Semantic Kernel 学习笔记:初步体验用 Semantic Memory 生成 Embedding 并进行语义搜索
Semantic Kernel 的 Memory 有两种实现,一个是 Semantic Kernel 内置的 Semantic Memory,一个是独立的 Kernel Memory,Kernel Memory 是从 Semantic Kernel 进化而来。
关于 Semantic Memory 的介绍(来源):
Semantic Memory (SM) is a library for C#, Python, and Java that wraps direct calls to databases and supports vector search. It was developed as part of the Semantic Kernel (SK) project and serves as the first public iteration of long-term memory. The core library is maintained in three languages, while the list of supported storage engines (known as "connectors") varies across languages.

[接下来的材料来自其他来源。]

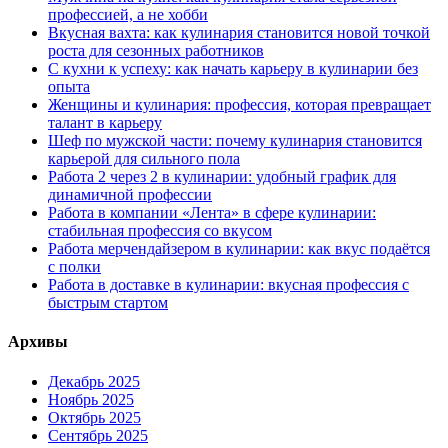
профессией, а не хобби
Вкусная вахта: как кулинария становится новой точкой
роста для сезонных работников
С кухни к успеху: как начать карьеру в кулинарии без
опыта
Женщины и кулинария: профессия, которая превращает
талант в карьеру
Шеф по мужской части: почему кулинария становится
карьерой для сильного пола
Работа 2 через 2 в кулинарии: удобный график для
динамичной профессии
Работа в компании «Лента» в сфере кулинарии:
стабильная профессия со вкусом
Работа мерчендайзером в кулинарии: как вкус подаётся
с полки
Работа в доставке в кулинарии: вкусная профессия с
быстрым стартом
Архивы
Декабрь 2025
Ноябрь 2025
Октябрь 2025
Сентябрь 2025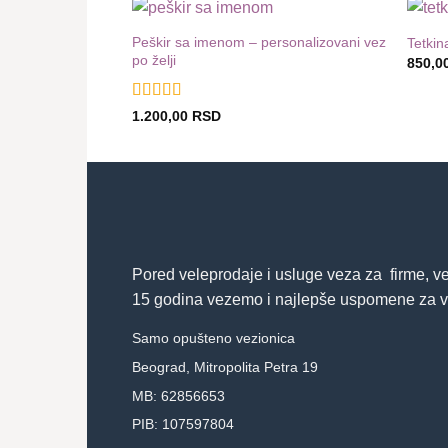
Peškir sa imenom – personalizovani vez
Tetkin
Dodaj
po želji
850,0
u listu
želja
Ocenjeno sa
1.200,00
RSD
5
od 5
Pored veleprodaje i usluge veza za firme, v
15 godina vezemo i najlepše uspomene za v
Samo opušteno vezionica
Beograd, Mitropolita Petra 19
MB: 62856653
PIB: 107597804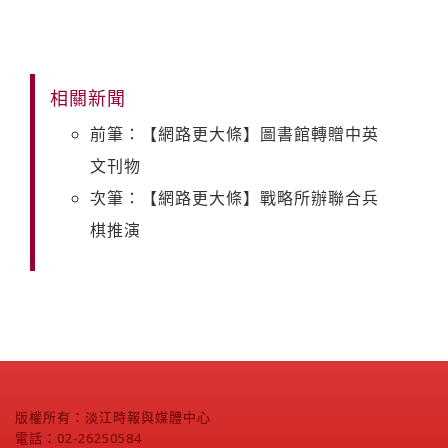
相關新聞
前筆：【網路更大條】圖書館轉贈中英
文刊物
次筆：【網路更大條】戰略所辦聯合兵
棋推演
版權所有：淡江時報與媒體中心
電話：02-26250584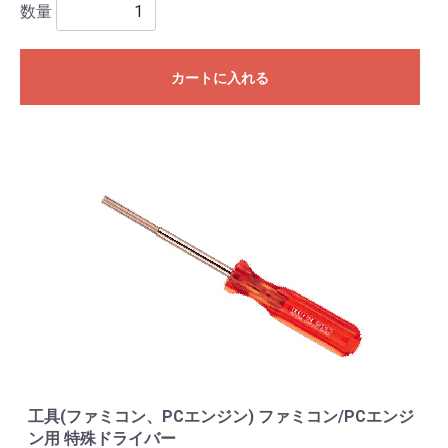
数量
カートに入れる
工具(ファミコン、PCエンジン) ファミコン/PCエンジ
ン用 特殊ドライバー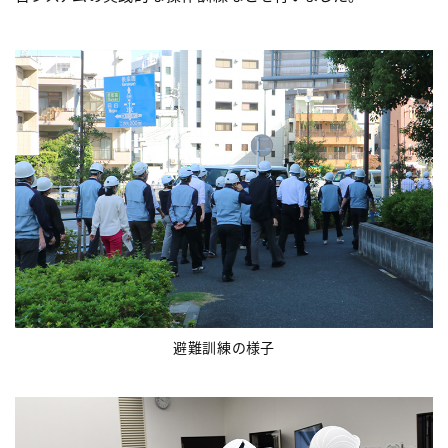
避難訓練の様子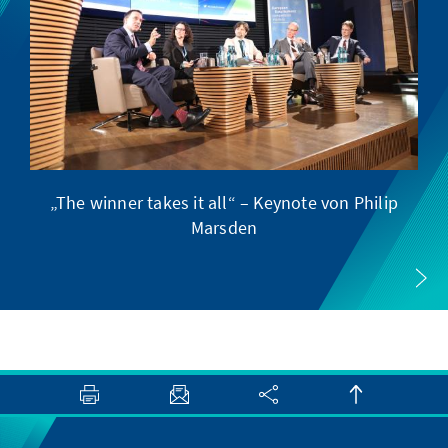
„The winner takes it all“ – Keynote von Philip
E
Marsden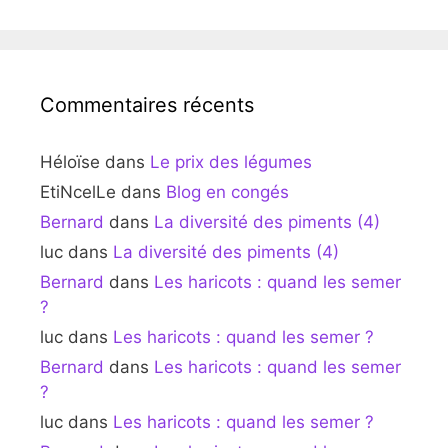
Commentaires récents
Héloïse
dans
Le prix des légumes
EtiNcelLe
dans
Blog en congés
Bernard
dans
La diversité des piments (4)
luc
dans
La diversité des piments (4)
Bernard
dans
Les haricots : quand les semer
?
luc
dans
Les haricots : quand les semer ?
Bernard
dans
Les haricots : quand les semer
?
luc
dans
Les haricots : quand les semer ?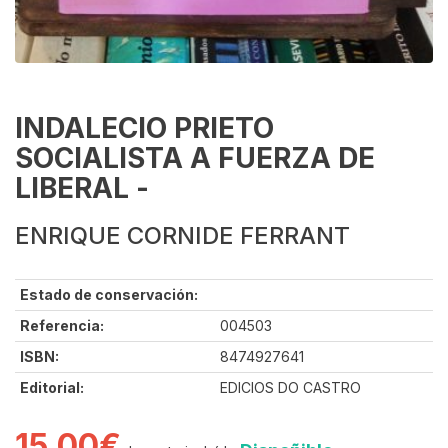
INDALECIO PRIETO
SOCIALISTA A FUERZA DE
LIBERAL -
ENRIQUE CORNIDE FERRANT
Estado de conservación:
Referencia:
004503
ISBN:
8474927641
Editorial:
EDICIOS DO CASTRO
15.00€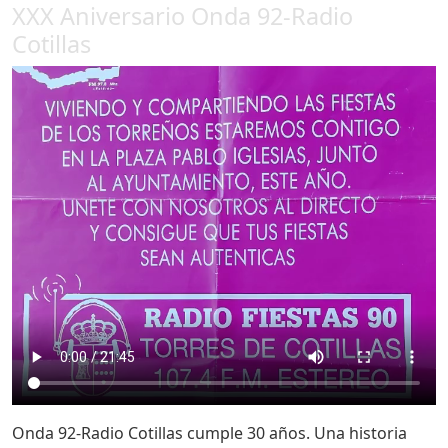
XXX Aniversario Onda 92-Radio
Cotillas
Onda 92-Radio Cotillas cumple 30 años. Una historia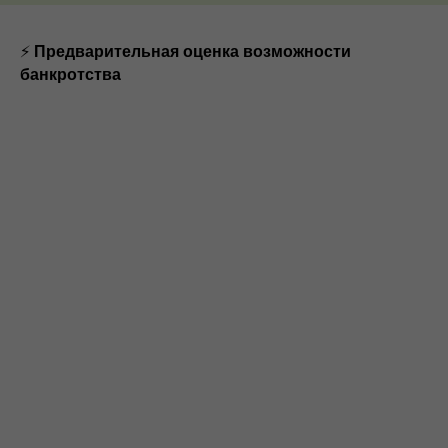
⚡
Предварительная оценка возможности
банкротства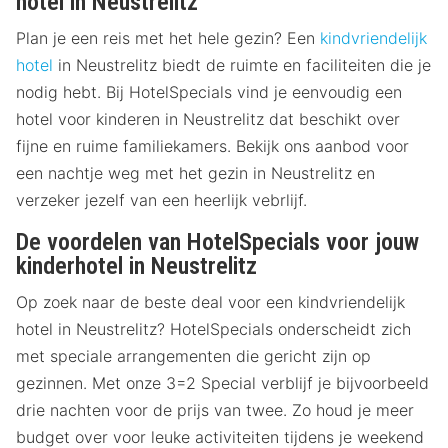
hotel in Neustrelitz
Plan je een reis met het hele gezin? Een
kindvriendelijk
hotel
in Neustrelitz biedt de ruimte en faciliteiten die je
nodig hebt. Bij HotelSpecials vind je eenvoudig een
hotel voor kinderen in Neustrelitz dat beschikt over
fijne en ruime familiekamers. Bekijk ons aanbod voor
een nachtje weg met het gezin in Neustrelitz en
verzeker jezelf van een heerlijk vebrlijf.
De voordelen van HotelSpecials voor jouw
kinderhotel in Neustrelitz
Op zoek naar de beste deal voor een kindvriendelijk
hotel in Neustrelitz? HotelSpecials onderscheidt zich
met speciale arrangementen die gericht zijn op
gezinnen. Met onze 3=2 Special verblijf je bijvoorbeeld
drie nachten voor de prijs van twee. Zo houd je meer
budget over voor leuke activiteiten tijdens je weekend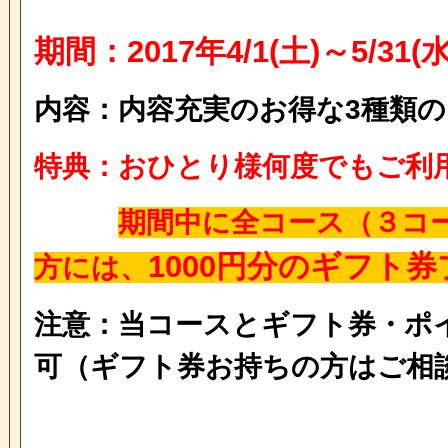
期間：2017年4/1(土)～5/31(水
内容：内容充実のお得な3種類の
特典：おひとり様何度でもご利用
期間中に全コース（３コ
1000円分のギフト
方には、
注意：当コースとギフト券・ポ
可（ギフト券お持ちの方はご相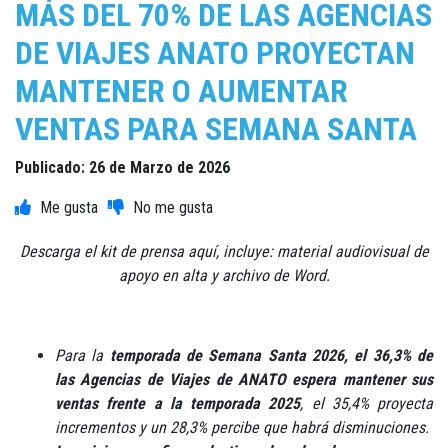
MÁS DEL 70% DE LAS AGENCIAS
DE VIAJES ANATO PROYECTAN
MANTENER O AUMENTAR
VENTAS PARA SEMANA SANTA
Publicado: 26 de Marzo de 2026
Descarga el kit de prensa aquí, incluye: material audiovisual de
apoyo en alta y archivo de Word.
Para la
temporada de Semana Santa 2026, el 36,3% de
las Agencias de Viajes de ANATO espera mantener sus
ventas frente a la temporada 2025
, el 35,4% proyecta
incrementos y un 28,3% percibe que habrá disminuciones.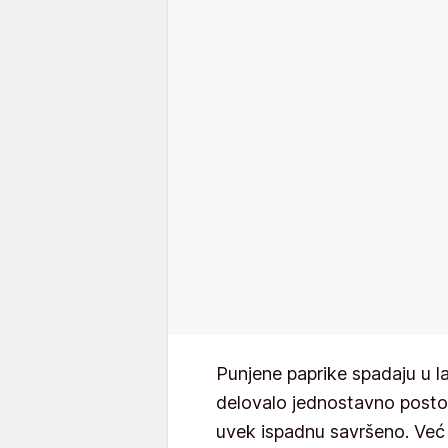
Punjene paprike spadaju u la
delovalo jednostavno postoj
uvek ispadnu savršeno. Ve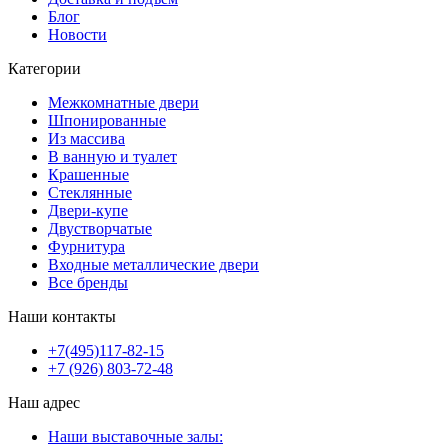
Блог
Новости
Категории
Межкомнатные двери
Шпонированные
Из массива
В ванную и туалет
Крашенные
Стеклянные
Двери-купе
Двустворчатые
Фурнитура
Входные металлические двери
Все бренды
Наши контакты
+7(495)117-82-15
+7 (926) 803-72-48
Наш адрес
Наши выставочные залы: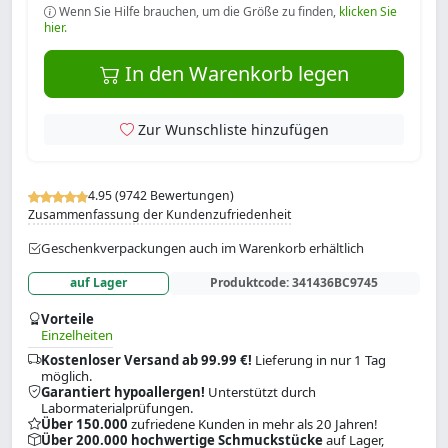
Wenn Sie Hilfe brauchen, um die Größe zu finden,
klicken Sie
hier.
In den Warenkorb legen
Zur Wunschliste hinzufügen
4.95 (9742 Bewertungen)
Zusammenfassung der Kundenzufriedenheit
Geschenkverpackungen auch im Warenkorb erhältlich
auf Lager
Produktcode:
341436BC9745
Vorteile
Einzelheiten
Kostenloser Versand ab 99.99 €!
Lieferung in nur 1 Tag
möglich.
Garantiert hypoallergen!
Unterstützt durch
Labormaterialprüfungen.
Über 150.000
zufriedene Kunden in mehr als 20 Jahren!
Über 200.000 hochwertige Schmuckstücke
auf Lager,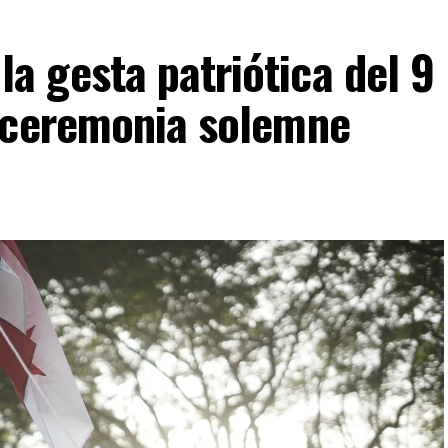
 gesta patriótica del 9
 ceremonia solemne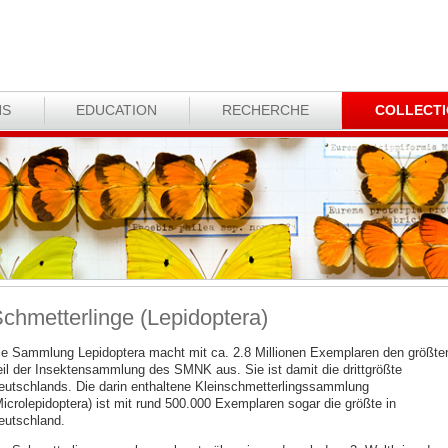
NS
EDUCATION
RECHERCHE
COLLECT
chmetterlinge (Lepidoptera)
ie Sammlung Lepidoptera macht mit ca. 2.8 Millionen Exemplaren den größte
eil der Insektensammlung des SMNK aus. Sie ist damit die drittgrößte
eutschlands. Die darin enthaltene Kleinschmetterlingssammlung
Microlepidoptera) ist mit rund 500.000 Exemplaren sogar die größte in
eutschland.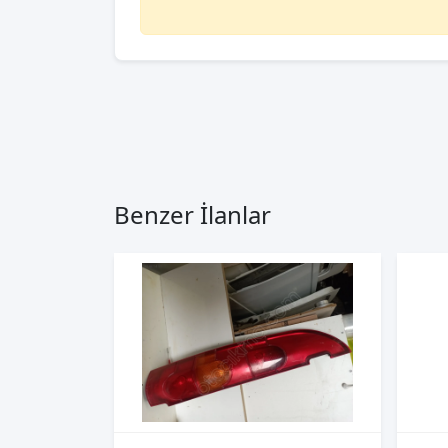
Benzer İlanlar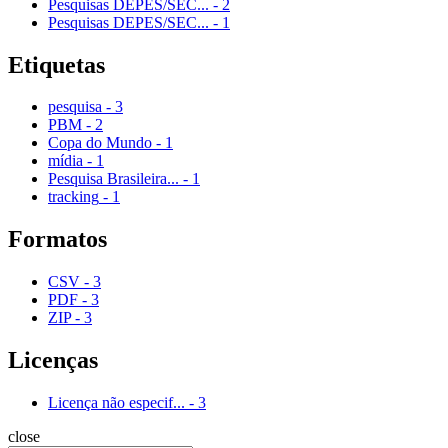
Pesquisas DEPES/SEC...
-
2
Pesquisas DEPES/SEC...
-
1
Etiquetas
pesquisa
-
3
PBM
-
2
Copa do Mundo
-
1
mídia
-
1
Pesquisa Brasileira...
-
1
tracking
-
1
Formatos
CSV
-
3
PDF
-
3
ZIP
-
3
Licenças
Licença não especif...
-
3
close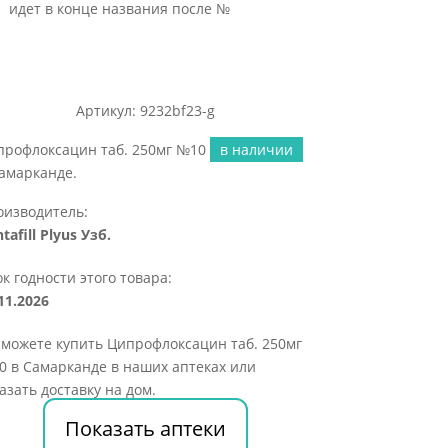
идет в конце названия после №
Артикул: 9232bf23-g
профлоксацин таб. 250мг №10
в наличии
амарканде.
оизводитель:
tafill Plyus Узб.
к годности этого товара:
11.2026
можете купить Ципрофлоксацин таб. 250мг
 в Самарканде в наших аптеках или
азать доставку на дом.
Показать аптеки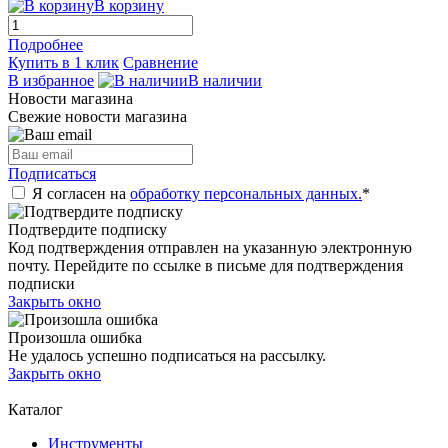
В корзину
Подробнее
Купить в 1 клик
Сравнение
В избранное
В наличии
Новости магазина
Свежие новости магазина
Подписаться
Я согласен на
обработку персональных данных.
*
Подтвердите подписку
Код подтверждения отправлен на указанную электронную
почту. Перейдите по ссылке в письме для подтверждения
подписки
Закрыть окно
Произошла ошибка
Не удалось успешно подписаться на рассылку.
Закрыть окно
Каталог
Инструменты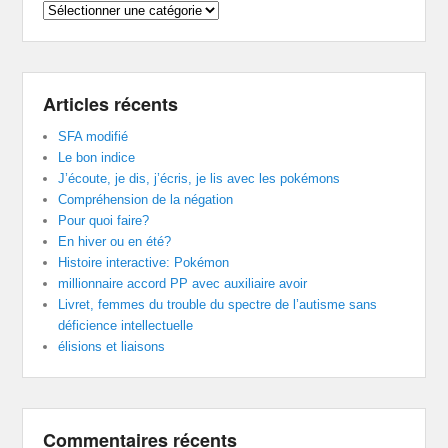
Catégories
Articles récents
SFA modifié
Le bon indice
J’écoute, je dis, j’écris, je lis avec les pokémons
Compréhension de la négation
Pour quoi faire?
En hiver ou en été?
Histoire interactive: Pokémon
millionnaire accord PP avec auxiliaire avoir
Livret, femmes du trouble du spectre de l’autisme sans
déficience intellectuelle
élisions et liaisons
Commentaires récents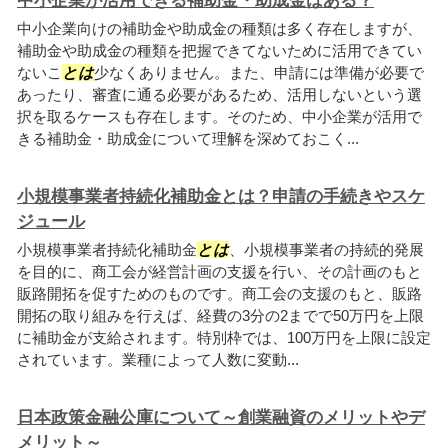
中小企業が活用できる補助金・助成金はある？
中小企業向けの補助金や助成金の種類は多く存在しますが、
補助金や助成金の種類を把握できてないために活用できてい
ないこ
とは
少なくありません。また、申請には準備が必要で
あったり、審査に通る必要があるため、活用しないという選
択を取るケースも存在します。そのため、中小企業が活用で
きる補助金・助成金について理解を深めておこく...
小規模事業者持続化補助金とは？申請の手続きやスケ
ジュール
小規模事業者持続化補助金
とは
、小規模事業者の持続的発展
を目的に、商工会が経営計画の支援を行い、その計画のもと
販路開拓を促すためのものです。商工会の支援のもと、販路
開拓の取り組みを行えば、経費の3分の2までで50万円を上限
に補助金が支給されます。特別枠では、100万円を上限に設定
されています。業種によって人数に変動...
日本政策金融公庫について～創業融資のメリットやデ
メリット～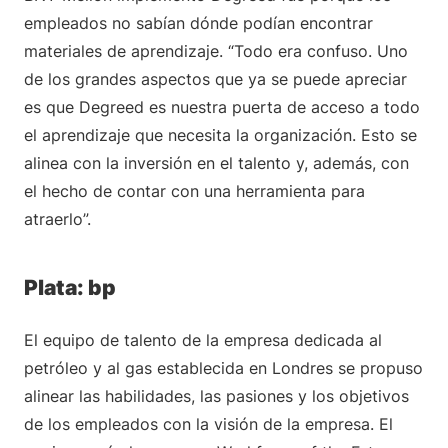
empleados no sabían dónde podían encontrar
materiales de aprendizaje. “Todo era confuso. Uno
de los grandes aspectos que ya se puede apreciar
es que Degreed es nuestra puerta de acceso a todo
el aprendizaje que necesita la organización. Esto se
alinea con la inversión en el talento y, además, con
el hecho de contar con una herramienta para
atraerlo”.
Plata: bp
El equipo de talento de la empresa dedicada al
petróleo y al gas establecida en Londres se propuso
alinear las habilidades, las pasiones y los objetivos
de los empleados con la visión de la empresa. El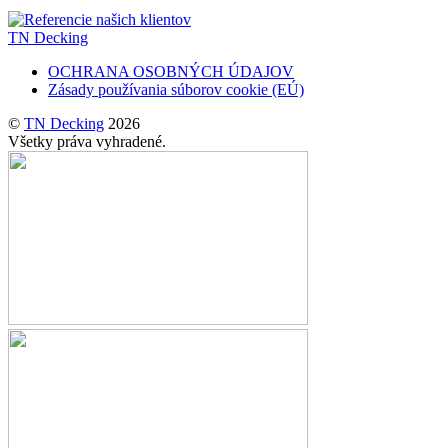
TN Decking
OCHRANA OSOBNÝCH ÚDAJOV
Zásady používania súborov cookie (EÚ)
©
TN Decking
2026
Všetky práva vyhradené.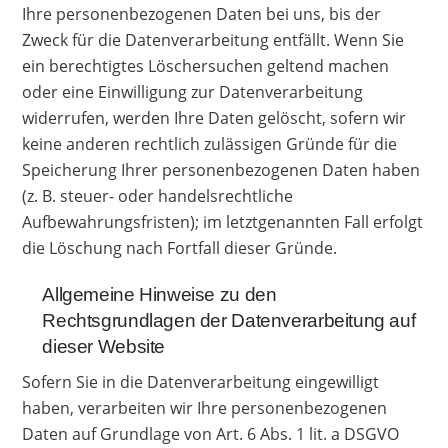
Ihre personenbezogenen Daten bei uns, bis der
Zweck für die Datenverarbeitung entfällt. Wenn Sie
ein berechtigtes Löschersuchen geltend machen
oder eine Einwilligung zur Datenverarbeitung
widerrufen, werden Ihre Daten gelöscht, sofern wir
keine anderen rechtlich zulässigen Gründe für die
Speicherung Ihrer personenbezogenen Daten haben
(z. B. steuer- oder handelsrechtliche
Aufbewahrungsfristen); im letztgenannten Fall erfolgt
die Löschung nach Fortfall dieser Gründe.
Allgemeine Hinweise zu den
Rechtsgrundlagen der Datenverarbeitung auf
dieser Website
Sofern Sie in die Datenverarbeitung eingewilligt
haben, verarbeiten wir Ihre personenbezogenen
Daten auf Grundlage von Art. 6 Abs. 1 lit. a DSGVO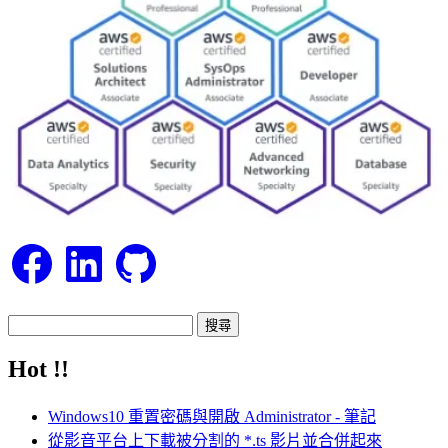
Facebook
LinkedIn
GitHub
搜
尋
Hot !!
關
鍵
Windows10 重置密碼與開啟 Administrator - 筆記
字:
從影音平台上下載被分割的 *.ts 影片並合併起來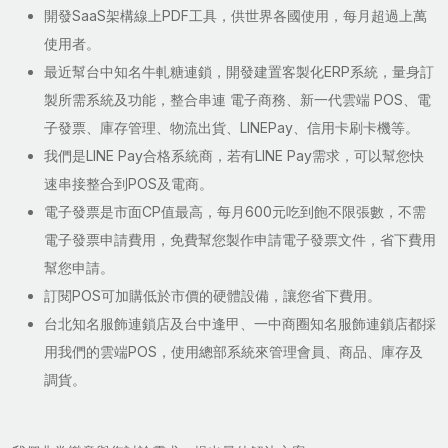
開發SaaS架構線上PDF工具，供世界各國使用，每月超過上萬
使用者。
最近幫台中知名牛軋糖連鎖，開發建置客製化ERP系統，量身訂
製所需系統及功能，整合串連 電子商務、新一代雲端 POS、電
子發票、庫存管理、物流出貨、LINEPay、信用卡刷卡機等。
我們是LINE Pay合格系統商，若有LINE Pay需求，可以幫您快
速串接整合到POS及電商。
電子發票是市面CP值最高，每月600元吃到飽不限張數，不需
電子發票申請費用，免費幫您製作申請電子發票文件，省下費用
幫您申請。
訂閱POS可加購低於市價的硬體設備，讓您省下費用。
台北知名服飾連鎖店及台中逢甲、一中商圈知名服飾連鎖店都採
用我們的雲端POS，使用總部系統來管理會員、商品、庫存及
調貨。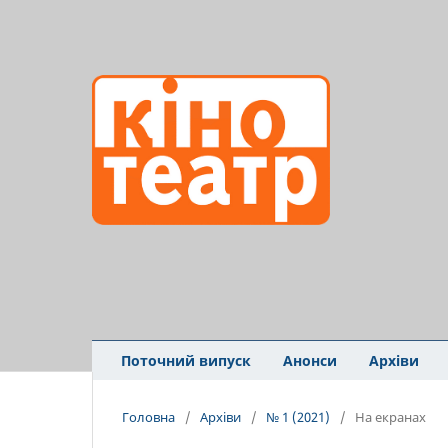
Поточний випуск
Анонси
Архіви
Головна
/
Архіви
/
№ 1 (2021)
/
На екранах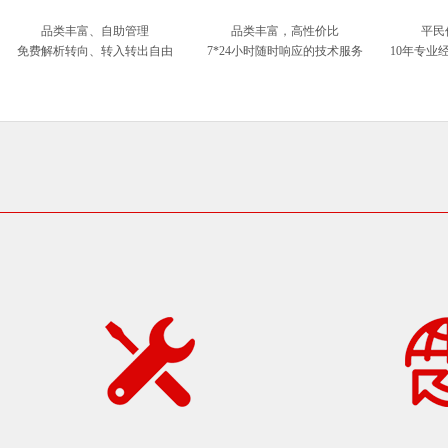
品类丰富、自助管理
品类丰富，高性价比
平民
免费解析转向、转入转出自由
7*24小时随时响应的技术服务
10年专业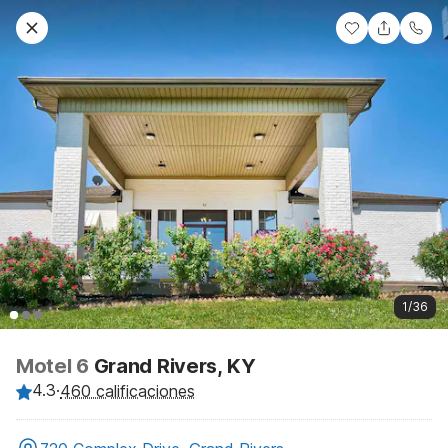
1/36
Motel 6
Grand Rivers, KY
4.3
·
460 calificaciones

学习目标:通过 Semantic Memory 调用 OpenAI 的 api,使用 text-embedding-ada-002 模型生成文本的 embedding,保存在 in-memory 向量数据库中,然后进行语义搜索。
学习材料:Semantic Kernel 源码仓库中的示例程序 Example14_SemanticMemory.cs
创建 .NET 控制台项目
dotnet new console
dotnet add package Microsoft.SemanticKernel
dotnet add package --prerelease Microsoft.SemanticKernel.Plugins.Memory
创建 ISemanticTextMemory 实例
使用 MemoryBuilder
基于 OpenAITextEmbeddingGenerationService
创建 ISemanticTextMemory
的实例 SemanticTextMemory
#pragma warning disable SKEXP0011
#pragma warning disable SKEXP0003
#pragma warning disable SKEXP0052
ISemanticTextMemory memory = new MemoryBuilder()
.WithOpenAITextEmbeddingGeneration("text-embedding-ada-002", apiKey)
.WithMemoryStore(new VolatileMemoryStore())
.Build();
#pragma warning restore SKEXP0052
#pragma warning restore SKEXP0003
#pragma warning restore SKEXP0011
注:上面代码中的 warning disable
是因为 MemoryBuilder
以及2个扩展方法都是 experimental feature
准备用户生成 Embedding 的文本数据
var sampleData = new Dictionary<string, string>
{
["https://github.com/microsoft/semantic-kernel/blob/main/README.md"]
= "README: Installation, getting started, and how to contribute",
["https://github.com/microsoft/semantic-kernel/blob/main/dotnet/notebooks/02-running-prompts-from-file.ipynb"]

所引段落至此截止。